-- Exercise --
Would you return the lines from the one that contains "Wrap output in <instances>...</instances>. Mark" to the last line of the entries below, exactly and with nothing added?

-- Given information --
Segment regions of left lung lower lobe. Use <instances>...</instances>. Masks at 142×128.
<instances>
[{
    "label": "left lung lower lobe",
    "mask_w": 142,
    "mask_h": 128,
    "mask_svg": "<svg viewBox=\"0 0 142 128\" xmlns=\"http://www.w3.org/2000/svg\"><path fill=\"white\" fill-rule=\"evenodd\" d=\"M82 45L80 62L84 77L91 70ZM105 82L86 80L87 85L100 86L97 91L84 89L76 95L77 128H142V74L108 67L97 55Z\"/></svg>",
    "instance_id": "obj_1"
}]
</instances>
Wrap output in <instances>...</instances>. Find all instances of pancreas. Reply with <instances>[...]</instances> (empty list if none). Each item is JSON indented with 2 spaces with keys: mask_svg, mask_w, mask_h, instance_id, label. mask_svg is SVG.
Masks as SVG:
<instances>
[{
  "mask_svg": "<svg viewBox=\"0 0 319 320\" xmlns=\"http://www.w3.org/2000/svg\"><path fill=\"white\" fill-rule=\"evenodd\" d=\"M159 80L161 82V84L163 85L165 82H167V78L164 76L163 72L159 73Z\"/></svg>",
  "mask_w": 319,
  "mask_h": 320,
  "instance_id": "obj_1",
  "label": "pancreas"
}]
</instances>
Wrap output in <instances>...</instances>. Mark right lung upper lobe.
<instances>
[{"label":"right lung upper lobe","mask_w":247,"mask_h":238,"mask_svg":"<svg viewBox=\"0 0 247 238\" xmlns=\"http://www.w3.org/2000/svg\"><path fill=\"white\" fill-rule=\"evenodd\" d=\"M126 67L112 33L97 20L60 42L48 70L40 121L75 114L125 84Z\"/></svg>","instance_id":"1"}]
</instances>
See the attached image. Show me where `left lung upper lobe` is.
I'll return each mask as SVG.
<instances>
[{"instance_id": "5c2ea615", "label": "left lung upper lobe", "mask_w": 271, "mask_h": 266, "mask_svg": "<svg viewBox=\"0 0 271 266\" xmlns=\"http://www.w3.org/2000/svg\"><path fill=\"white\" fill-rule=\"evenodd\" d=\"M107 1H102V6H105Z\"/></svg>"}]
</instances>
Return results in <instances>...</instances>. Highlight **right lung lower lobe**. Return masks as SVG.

-- Response --
Wrap output in <instances>...</instances>. Mark right lung upper lobe.
<instances>
[{"label":"right lung upper lobe","mask_w":247,"mask_h":238,"mask_svg":"<svg viewBox=\"0 0 247 238\" xmlns=\"http://www.w3.org/2000/svg\"><path fill=\"white\" fill-rule=\"evenodd\" d=\"M126 67L112 33L97 20L60 42L48 70L40 121L75 114L125 84Z\"/></svg>","instance_id":"1"}]
</instances>
See the attached image. Show me where `left lung upper lobe` is.
I'll return each mask as SVG.
<instances>
[{"instance_id": "5c2ea615", "label": "left lung upper lobe", "mask_w": 271, "mask_h": 266, "mask_svg": "<svg viewBox=\"0 0 271 266\" xmlns=\"http://www.w3.org/2000/svg\"><path fill=\"white\" fill-rule=\"evenodd\" d=\"M107 1H102V6H105Z\"/></svg>"}]
</instances>
Return results in <instances>...</instances>. Highlight **right lung lower lobe**. Return masks as SVG.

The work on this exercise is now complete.